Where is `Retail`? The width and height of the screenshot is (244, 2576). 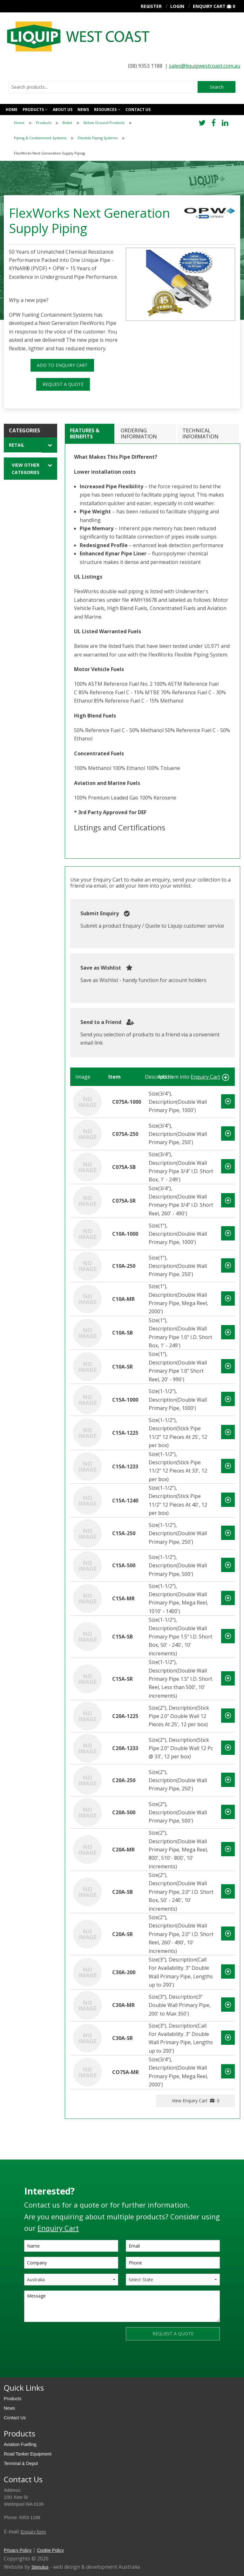
Retail is located at coordinates (67, 122).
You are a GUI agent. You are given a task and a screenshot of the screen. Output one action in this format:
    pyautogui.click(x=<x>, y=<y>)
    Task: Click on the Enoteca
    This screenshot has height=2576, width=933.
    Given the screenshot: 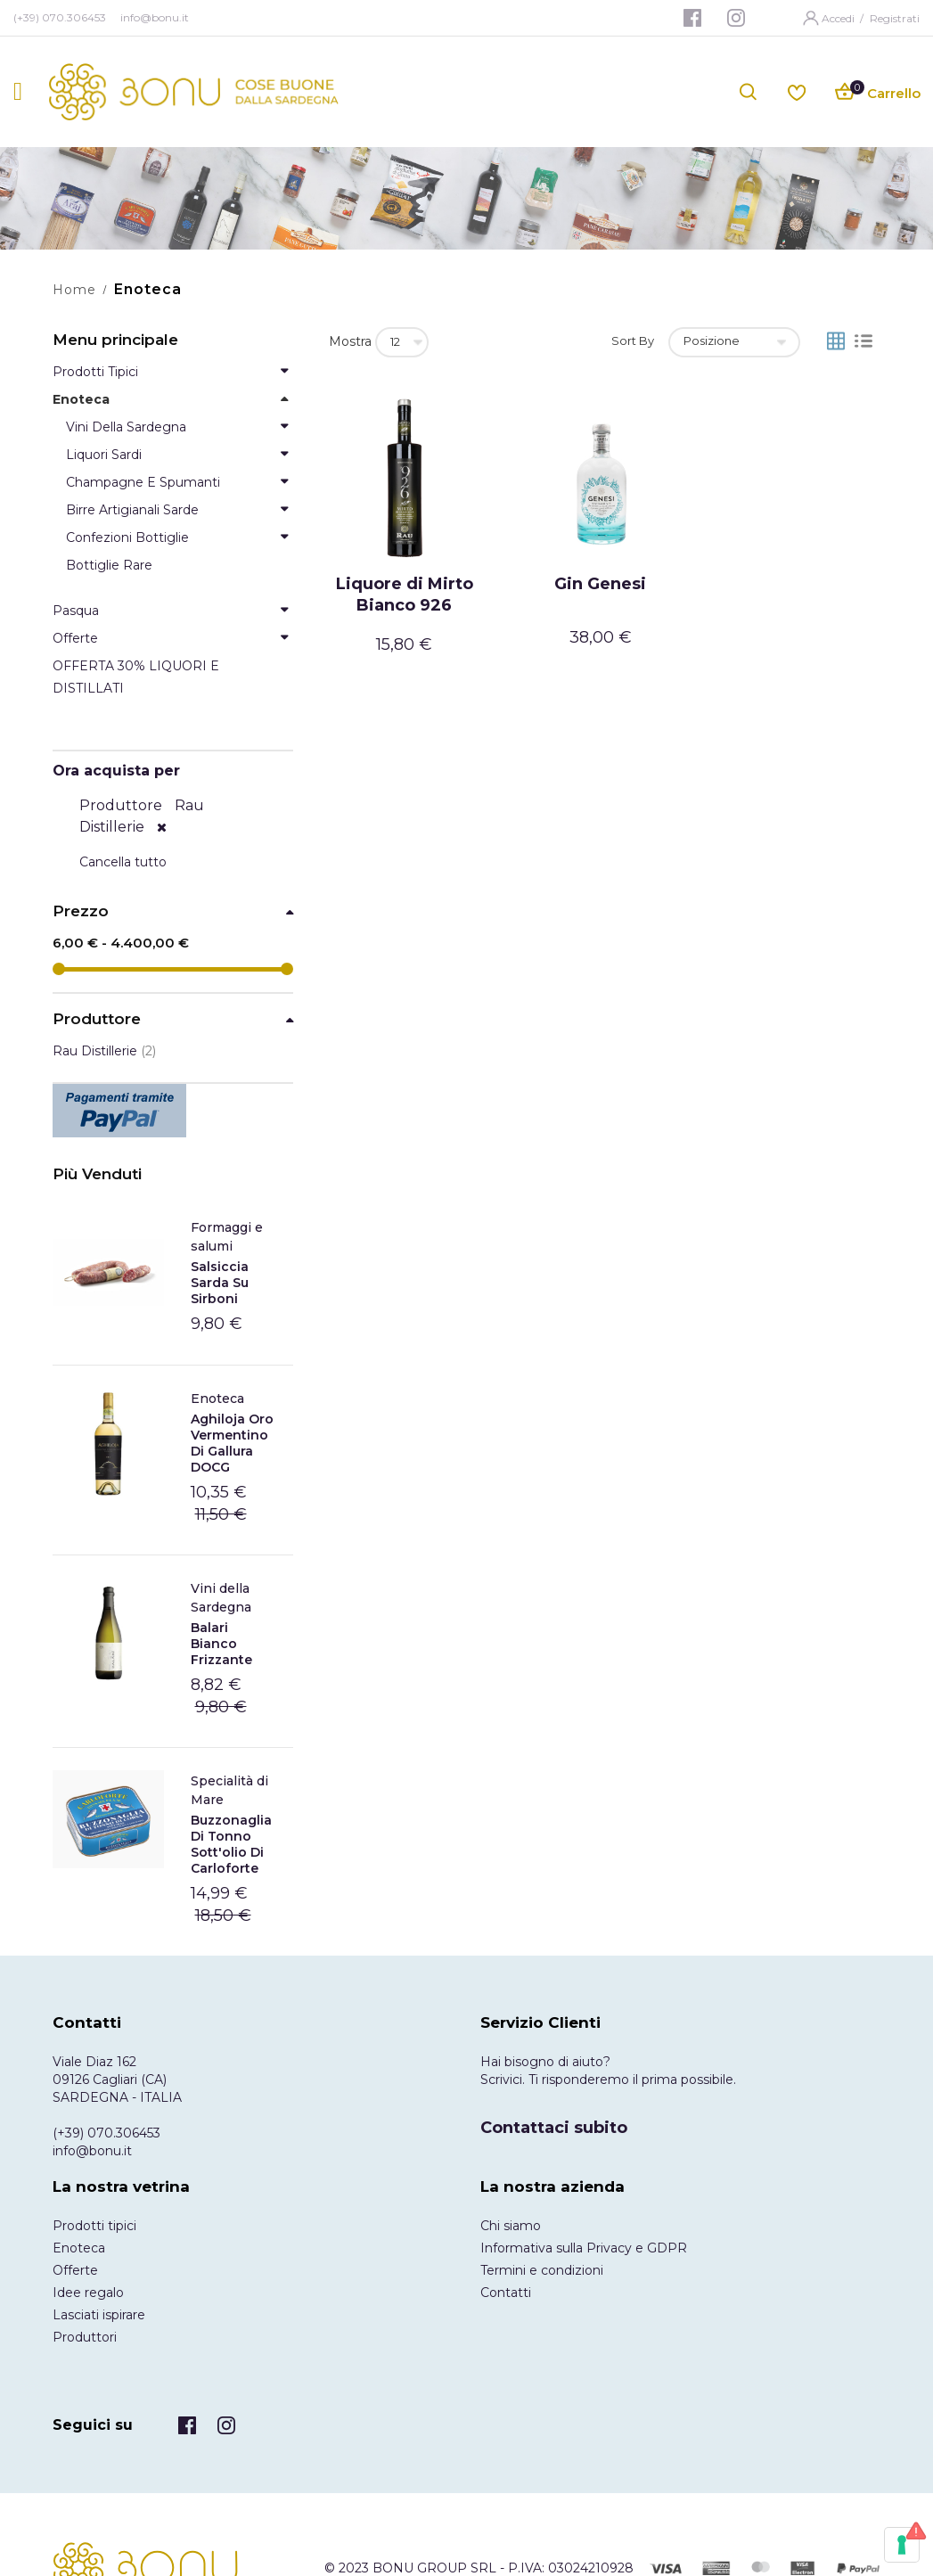 What is the action you would take?
    pyautogui.click(x=217, y=1399)
    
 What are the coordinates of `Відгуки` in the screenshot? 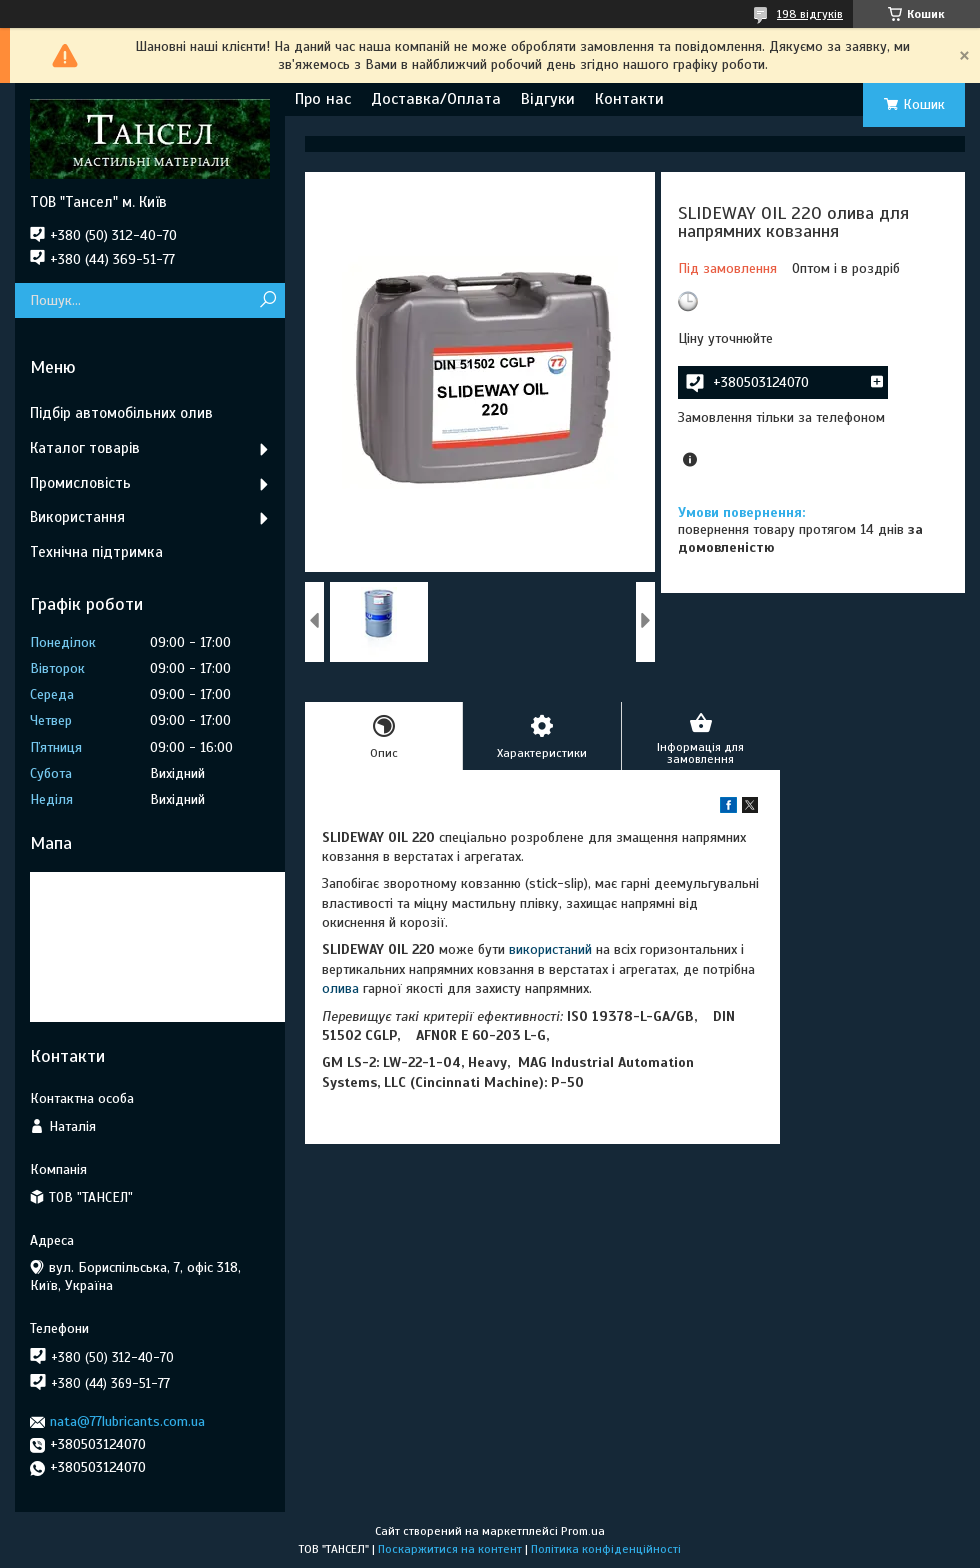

--- Task statement ---
From the first line of the listing above, repeat every line through the one holding "This screenshot has". Both ends count, and pictures stay out.

--- Response box ---
Where is `Retail`? The width and height of the screenshot is (244, 2576). 
Retail is located at coordinates (67, 122).
You are a GUI agent. You are given a task and a screenshot of the screen. Output one action in this format:
    pyautogui.click(x=<x>, y=<y>)
    Task: Click on the Enoteca
    This screenshot has height=2576, width=933.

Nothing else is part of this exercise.